"We're SECU!"
- Too impersonal - SECU members are treated as canon-fodder with little room for exceptions, nor for mercy - not what a credit union is about.
- There is no appeals process.
- Credit score lending is based on a false statistical model - correct at the "macro theory level", but unfair and abusive at the individual SECU member level.
- Pricing "for risk" substantially overcharges the vast majority of SECU members in the higher risk tiers, the majority of whom faithfully repay their SECU loans - always have!
- Risk-based pricing is an unnecessary subsidy for more affluent SECU members, who are also unnecessarily penalized by SECU's low savings rates.
- Charging regular SECU members higher loan rates - unjustly - increases the risk of loan default, discriminates on the base of age, race and gender, and has severely tarnished the reputation of SECU,
The threat which is now waiting to bite SECU - as a risk-based lender - on an indelicate part of its anatomy, is the concept of "disparate impact".
Disparate impact is anything a lender does which unfairly discriminates against a "class" of borrowers - like "tiered" SECU members!
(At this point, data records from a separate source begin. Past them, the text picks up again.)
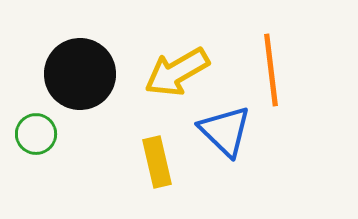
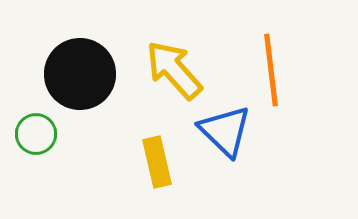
yellow arrow: moved 3 px left, 2 px up; rotated 78 degrees clockwise
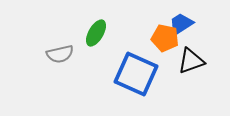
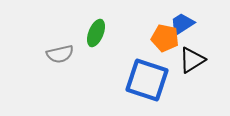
blue trapezoid: moved 1 px right
green ellipse: rotated 8 degrees counterclockwise
black triangle: moved 1 px right, 1 px up; rotated 12 degrees counterclockwise
blue square: moved 11 px right, 6 px down; rotated 6 degrees counterclockwise
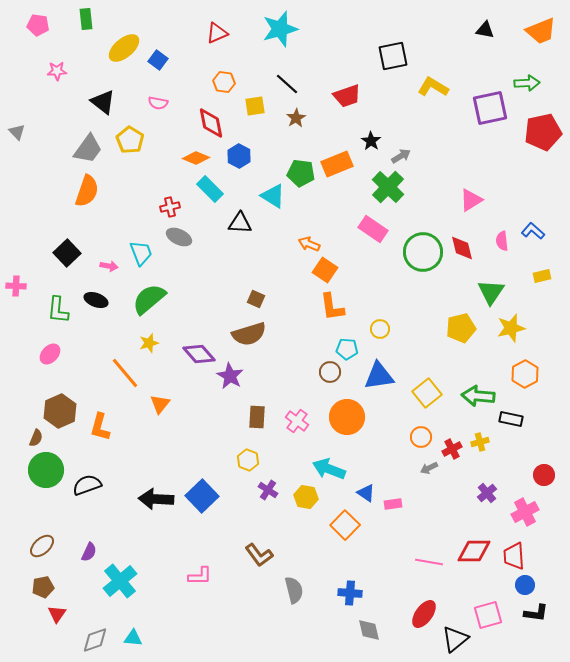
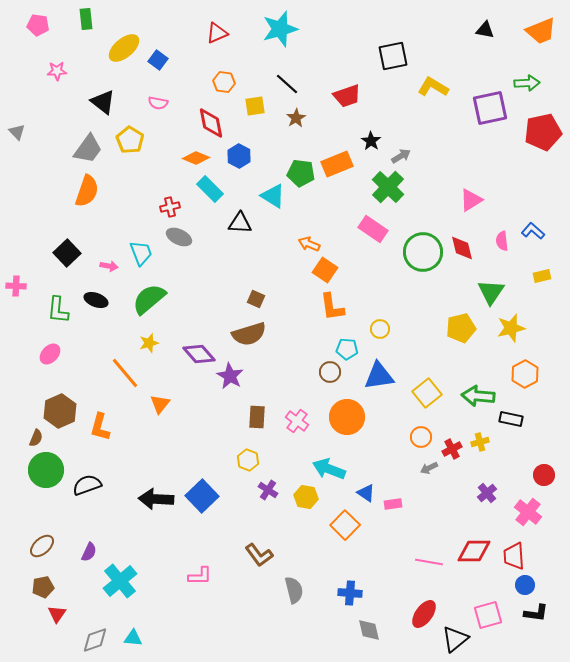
pink cross at (525, 512): moved 3 px right; rotated 24 degrees counterclockwise
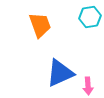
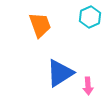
cyan hexagon: rotated 15 degrees counterclockwise
blue triangle: rotated 8 degrees counterclockwise
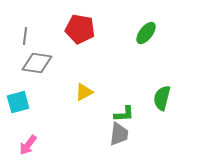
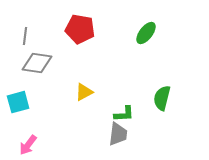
gray trapezoid: moved 1 px left
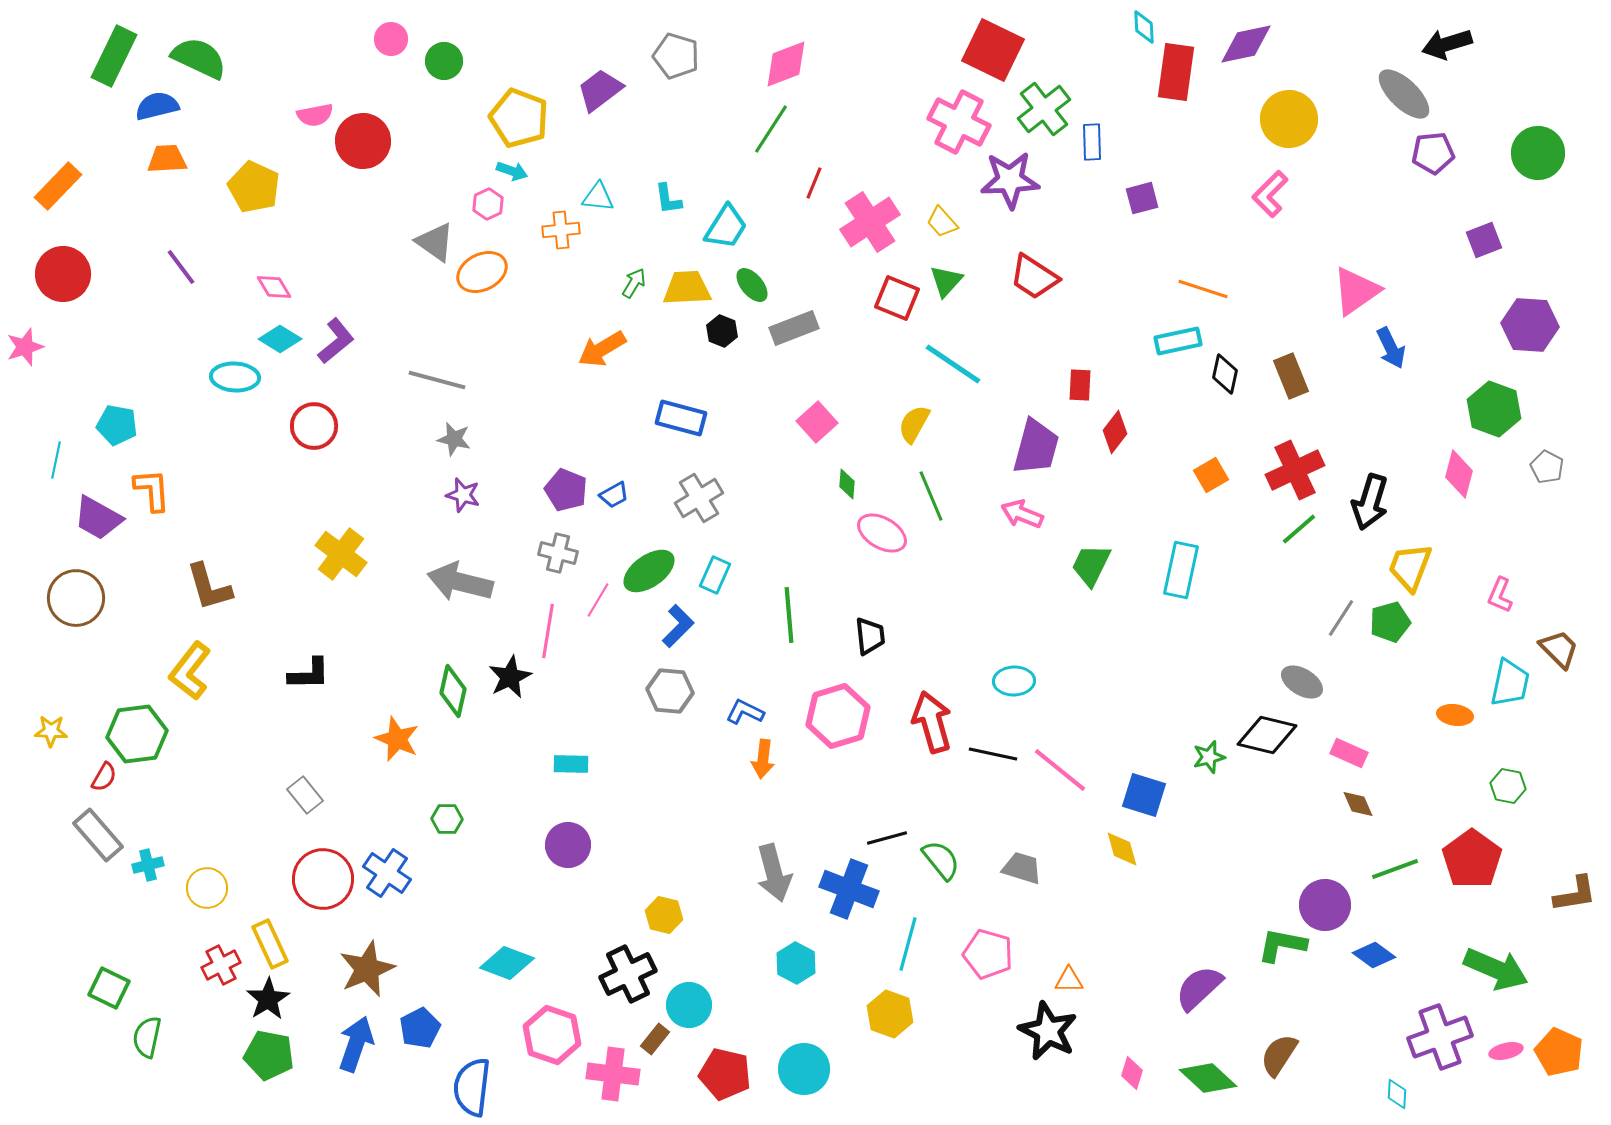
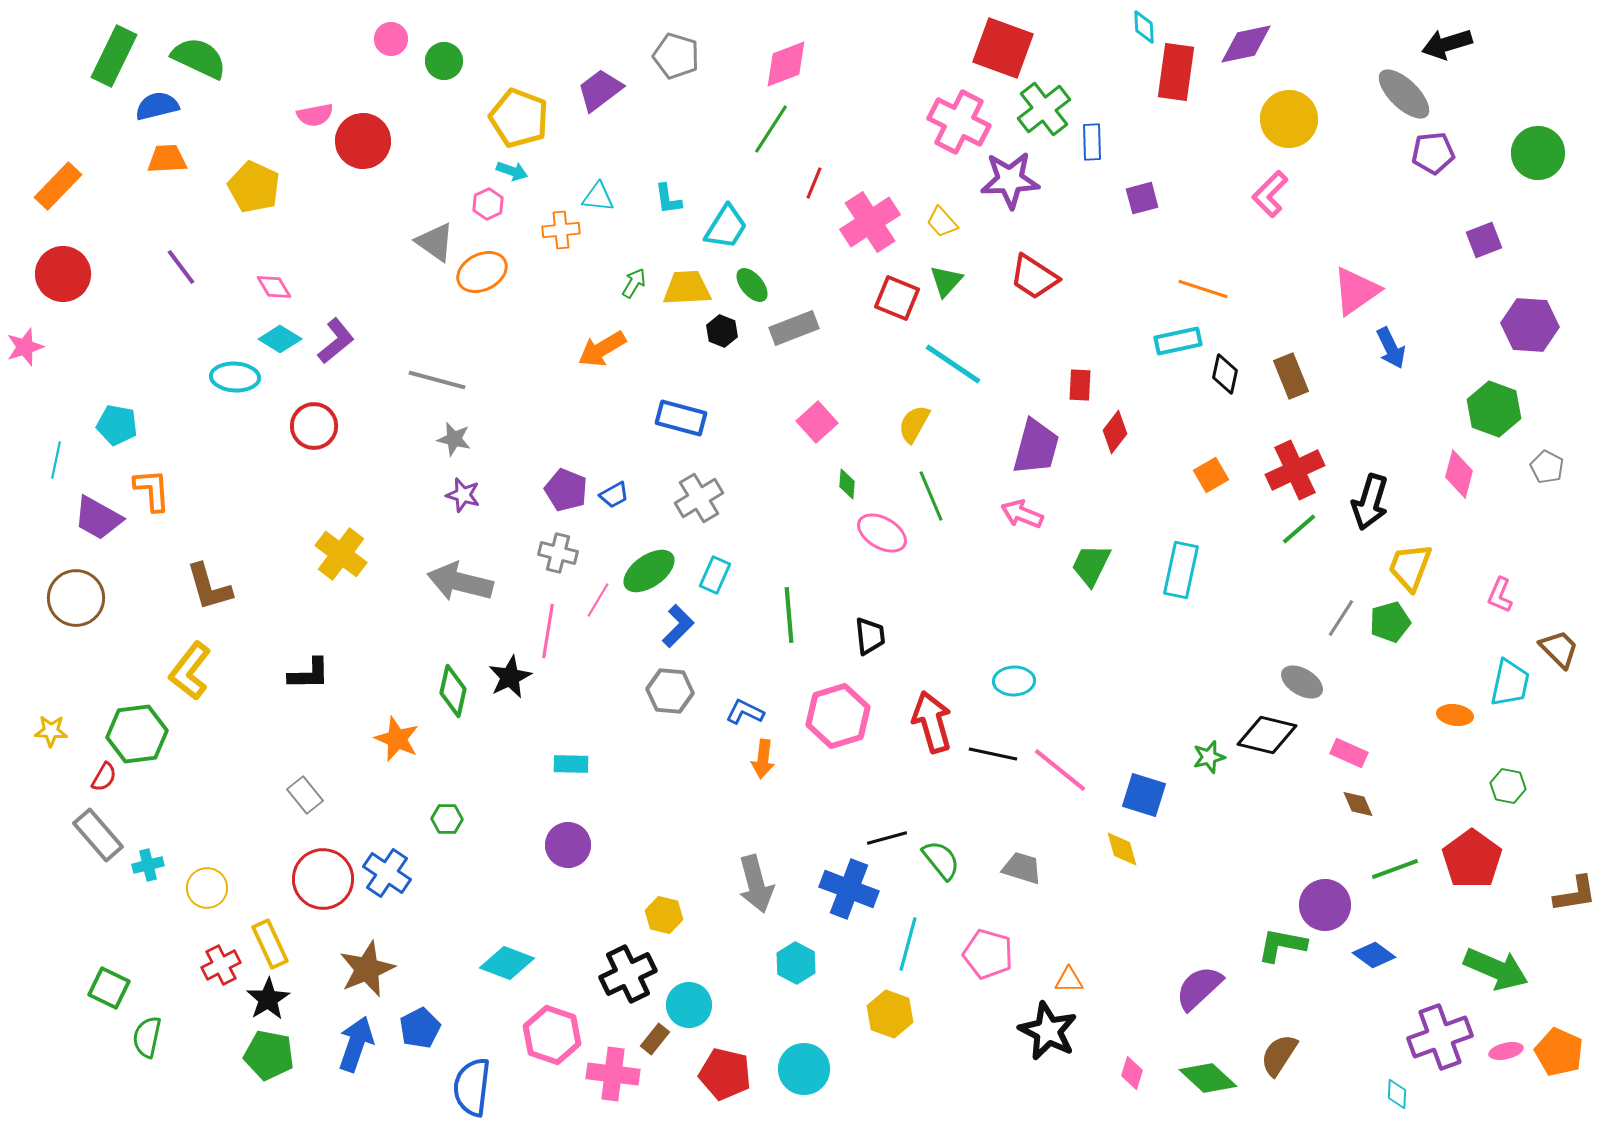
red square at (993, 50): moved 10 px right, 2 px up; rotated 6 degrees counterclockwise
gray arrow at (774, 873): moved 18 px left, 11 px down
Whether intentional or not, if the lender - read SECU - is shown to have adversely penalized a class of borrowers; lawyers are going to make SECU cough up a whole lot of cash to make amends.
😎 How do you know SECU is intentionally or unintentionally discriminating with RBL? Because the SECU Board and CEO just publicly confessed! How so?
Well, SECU has now admitted that the 5-tier RBL system installed in 2023 did not work and overcharged SECU members.
So now, "The We" have come up with the "new, improved" less unfair and less discriminatory 3-tier system!!
..."less unfair and less discriminatory"?... time to get out the snafu checkbook - once again?